Open enrollment starts Nov. 1 and runs through Jan. 31, 2017, for people purchasing individual health insurance for 2017. This open enrollment period applies to anyone who wants to buy a policy from a state or federal health exchange, or directly from an insurer. You also can buy a plan through a health insurance agent.
Importantly, these three months are the only time of the year that you can buy a health plan if you don’t get one through work. If you miss this health insurance open enrollment period, you won’t be able to buy a policy unless you have a “qualifying life event” — such as a marriage or childbirth.
Under the Affordable Care Act, almost all Americans must buy health insurance or face a penalty.
Start thinking now about your health plan purchase so that you’ll have the time to choose wisely, with the help of this information.
3 important things to know about open enrollment
- You could qualify for tax subsidies when you sign up for a plan, but only if you use a state or federal health insurance marketplace. You can get to your exchange by going to the federal site Healthcare.gov and entering your ZIP code. If you live in a green state on the map below, you’ll be sent to a state marketplace; otherwise, you’ll continue on the federal marketplace.
- If you don’t purchase a health plan by Jan. 31, you could owe a tax penalty for no insurance for 2017 — up to 2.5% of your household’s modified adjusted gross income, which would be deducted from your tax refund.

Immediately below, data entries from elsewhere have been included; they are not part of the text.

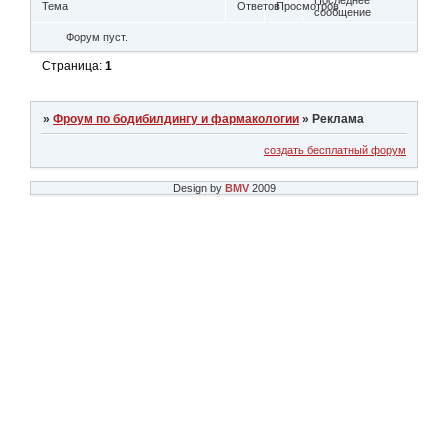
Последнее
Тема
Ответов
Просмотров
сообщение
Форум пуст.
Страница:
1
»
Фроум по бодибилдингу и фармакологии
»
Реклама
создать бесплатный форум
Design by
BMV
2009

- Health plans on the exchanges are grouped into metal tiers — bronze, silver, gold and platinum — which can help you compare costs. The tier indicates the portion of care that will be paid by the plan, as a percentage of overall charges:
- Bronze plans pay 60%.
- Silver plans pay 70%.
- Gold plans pay 80%.
- Platinum plans pay 90%.
5 steps to shopping for health insurance
- Check out health insurance quotes online using a comparison site or the health insurance exchanges available through Healthcare.gov. There could be more than one insurer offering plans in your area.
- Eliminate any health plan with a monthly premium that won’t fit into your budget. “If you can’t pay for it, you won’t have insurance anymore. The most important thing is to have coverage,” says Adria Gross, patient advocate and author of “Solved! Curing Your Medical Insurance Problems.”
- Compare each plan’s deductible, typically listed near the premium. In most plans, that’s how much you’ll have to pay upfront for medical care before the insurer starts to pay for the services.
- Look at the costs of care. For each plan, look at copayments and coinsurance to see how much you’ll pay for doctor visits and other treatments, aside from the deductible.
- Based on all these costs — the monthly premium and out-of-pocket costs (annual deductible, copays and coinsurance) — choose a few plans to compare more closely. Plans labeled “Simple Choice” have the same out-of-pocket costs within each metal tier level.
Make sure your plan does these 3 things
- Covers your doctors and other medical providers. Have a primary care doctor you like? Only one hospital in your town? Make sure they take the health plan you’re considering. “You don’t even want to consider a plan if your doctor isn’t in the network,” says Philip Lee, a health insurance broker in Lafayette, California. The plan’s “provider network” is the group of doctors and facilities that take the plan. The list is available in the plan details or on most insurers’ websites. If your doctor isn’t covered, you may have to pay full price or choose a higher-cost plan.
- Covers your prescription drugs. If you take a prescription, make sure it’s covered by the plans you’re considering. A drug list for each plan can often be found on the insurer’s website.
- Covers benefits you use frequently. If you have continual medical needs such as insulin, intravenous therapy or frequent blood tests, check the plan’s summary of benefits for that service. If you’re not sure whether something is covered by the plan, call the insurer’s customer service line.